* _AIM OF THE TASK_
Without the pictures, set down every line of the data exactly.

* _AVAILABLE RECORDS_
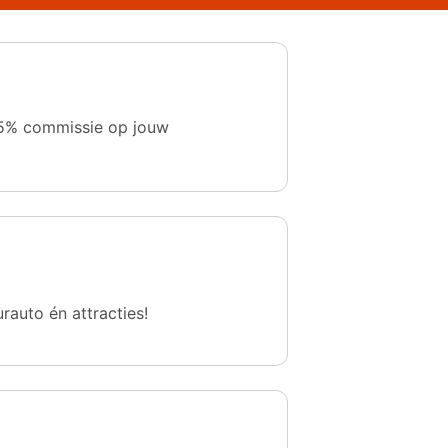
 1,5% commissie op jouw
urauto én attracties!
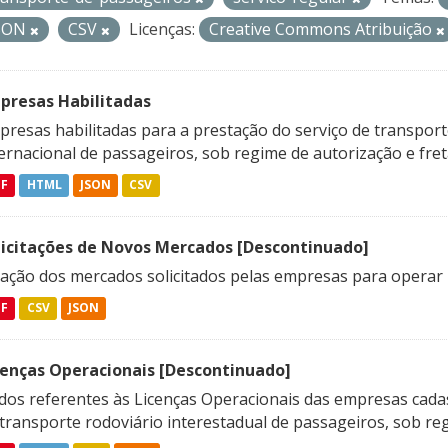
SON
CSV
Licenças:
Creative Commons Atribuição
presas Habilitadas
resas habilitadas para a prestação do serviço de transporte
ternacional de passageiros, sob regime de autorização e fre
DF
HTML
JSON
CSV
licitações de Novos Mercados [Descontinuado]
lação dos mercados solicitados pelas empresas para operar 
DF
CSV
JSON
cenças Operacionais [Descontinuado]
dos referentes às Licenças Operacionais das empresas cadas
transporte rodoviário interestadual de passageiros, sob reg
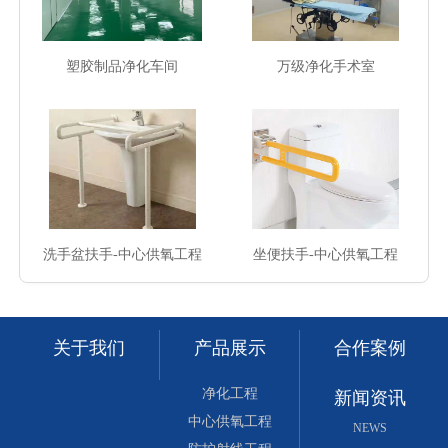
塑胶制品净化车间
万级净化手术室
洗手盆扶手-中心供氧工程
坐便扶手-中心供氧工程
关于我们
产品展示
合作案例
净化工程
新闻资讯
中心供氧工程
NEWS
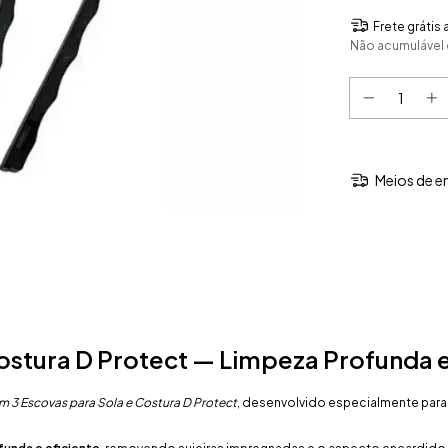
Frete grátis
Não acumulável
Meios de e
ostura D Protect — Limpeza Profunda e
 3 Escovas para Sola e Costura D Protect
, desenvolvido especialmente para 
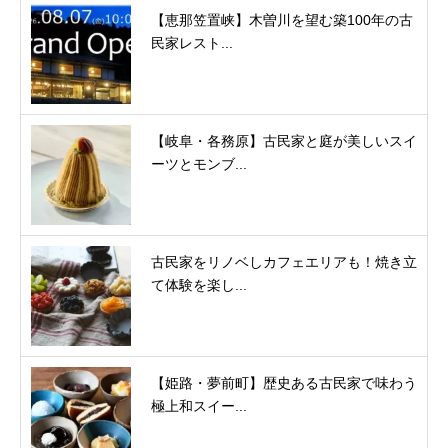
【恵那笠置峡】木曽川を望む築100年の古
民家レスト...
【岐阜・各務原】古民家と庭が美しいスイ
ーツとモンブ...
古民家をリノベしカフェエリアも！焼き立
て体験を楽し...
【姫路・夢前町】歴史ある古民家で味わう
極上和スイー...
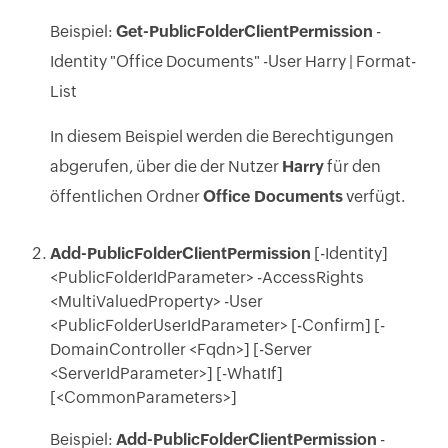
Beispiel:
Get-PublicFolderClientPermission
-
Identity "Office Documents" -User Harry | Format-
List
In diesem Beispiel werden die Berechtigungen
abgerufen, über die der Nutzer
Harry
für den
öffentlichen Ordner
Office Documents
verfügt.
Add-PublicFolderClientPermission
[-Identity]
<PublicFolderIdParameter> -AccessRights
<MultiValuedProperty> -User
<PublicFolderUserIdParameter> [-Confirm] [-
DomainController <Fqdn>] [-Server
<ServerIdParameter>] [-WhatIf]
[<CommonParameters>]
Beispiel:
Add-PublicFolderClientPermission
-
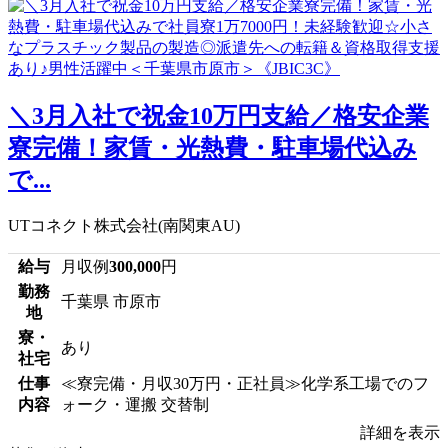
＼3月入社で祝金10万円支給／格安企業
寮完備！家賃・光熱費・駐車場代込み
で...
UTコネクト株式会社(南関東AU)
給与
月収例
300,000
円
勤務
千葉県 市原市
地
寮・
あり
社宅
仕事
≪寮完備・月収30万円・正社員≫化学系工場でのフ
内容
ォーク・運搬 交替制
詳細を表示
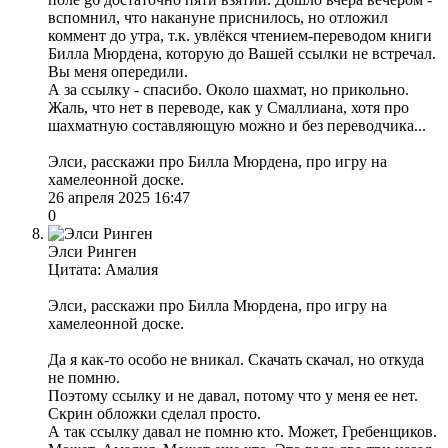
вспомнил, что накануне приснилось, но отложил
коммент до утра, т.к. увлёкся чтением-переводом книги
Билла Мюрдена, которую до Вашей ссылки не встречал.
Вы меня опередили.
А за ссылку - спасибо. Около шахмат, но прикольно.
Жаль, что нет в переводе, как у Смаллиана, хотя про
шахматную составляющую можно и без переводчика...
Элси, расскажи про Билла Мюрдена, про игру на
хамелеонной доске.
26 апреля 2025 16:47
0
Элси Ринген
Цитата: Амалия
Элси, расскажи про Билла Мюрдена, про игру на
хамелеонной доске.
Да я как-то особо не вникал. Скачать скачал, но откуда
не помню.
Поэтому ссылку и не давал, потому что у меня ее нет.
Скрин обложки сделал просто.
А так ссылку давал не помню кто. Может, Гребенщиков.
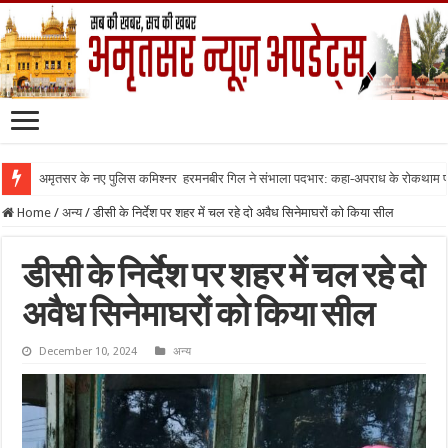
अमृतसर के नए पुलिस कमिश्नर हरमनबीर गिल ने संभाला पदभार: कहा-अपराध के रोकथाम
Home
/
अन्य
/
डीसी के निर्देश पर शहर में चल रहे दो अवैध सिनेमाघरों को किया सील
डीसी के निर्देश पर शहर में चल रहे दो
अवैध सिनेमाघरों को किया सील
December 10, 2024
अन्य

* _EXERCISE SOLUTION_
 1,5% commissie op jouw
urauto én attracties!
SON
CSV
Licenças:
Creative Commons Atribuição
presas Habilitadas
resas habilitadas para a prestação do serviço de transporte
ternacional de passageiros, sob regime de autorização e fre
DF
HTML
JSON
CSV
licitações de Novos Mercados [Descontinuado]
lação dos mercados solicitados pelas empresas para operar 
DF
CSV
JSON
cenças Operacionais [Descontinuado]
dos referentes às Licenças Operacionais das empresas cadas
transporte rodoviário interestadual de passageiros, sob reg
塑胶制品净化车间
万级净化手术室
洗手盆扶手-中心供氧工程
坐便扶手-中心供氧工程
关于我们
产品展示
合作案例
净化工程
新闻资讯
中心供氧工程
NEWS
Frete grátis
Não acumulável
Meios de e
ostura D Protect — Limpeza Profunda e
 3 Escovas para Sola e Costura D Protect
, desenvolvido especialmente para 
【恵那笠置峡】木曽川を望む築100年の古
民家レスト...
【岐阜・各務原】古民家と庭が美しいスイ
ーツとモンブ...
古民家をリノベしカフェエリアも！焼き立
て体験を楽し...
【姫路・夢前町】歴史ある古民家で味わう
極上和スイー...
Beispiel:
Get-PublicFolderClientPermission
-
Identity "Office Documents" -User Harry | Format-
List
In diesem Beispiel werden die Berechtigungen
abgerufen, über die der Nutzer
Harry
für den
öffentlichen Ordner
Office Documents
verfügt.
Add-PublicFolderClientPermission
[-Identity]
<PublicFolderIdParameter> -AccessRights
<MultiValuedProperty> -User
<PublicFolderUserIdParameter> [-Confirm] [-
DomainController <Fqdn>] [-Server
<ServerIdParameter>] [-WhatIf]
[<CommonParameters>]
Beispiel:
Add-PublicFolderClientPermission
-
＼3月入社で祝金10万円支給／格安企業
寮完備！家賃・光熱費・駐車場代込み
で...
UTコネクト株式会社(南関東AU)
給与
月収例
300,000
円
勤務
千葉県 市原市
地
寮・
あり
社宅
仕事
≪寮完備・月収30万円・正社員≫化学系工場でのフ
内容
ォーク・運搬 交替制
詳細を表示
вспомнил, что накануне приснилось, но отложил
коммент до утра, т.к. увлёкся чтением-переводом книги
Билла Мюрдена, которую до Вашей ссылки не встречал.
Вы меня опередили.
А за ссылку - спасибо. Около шахмат, но прикольно.
Жаль, что нет в переводе, как у Смаллиана, хотя про
шахматную составляющую можно и без переводчика...
Элси, расскажи про Билла Мюрдена, про игру на
хамелеонной доске.
26 апреля 2025 16:47
0
Элси Ринген
Цитата: Амалия
Элси, расскажи про Билла Мюрдена, про игру на
хамелеонной доске.
Да я как-то особо не вникал. Скачать скачал, но откуда
не помню.
Поэтому ссылку и не давал, потому что у меня ее нет.
Скрин обложки сделал просто.
А так ссылку давал не помню кто. Может, Гребенщиков.
अमृतसर के नए पुलिस कमिश्नर हरमनबीर गिल ने संभाला पदभार: कहा-अपराध के रोकथाम
Home
/
अन्य
/
डीसी के निर्देश पर शहर में चल रहे दो अवैध सिनेमाघरों को किया सील
डीसी के निर्देश पर शहर में चल रहे दो
अवैध सिनेमाघरों को किया सील
December 10, 2024
अन्य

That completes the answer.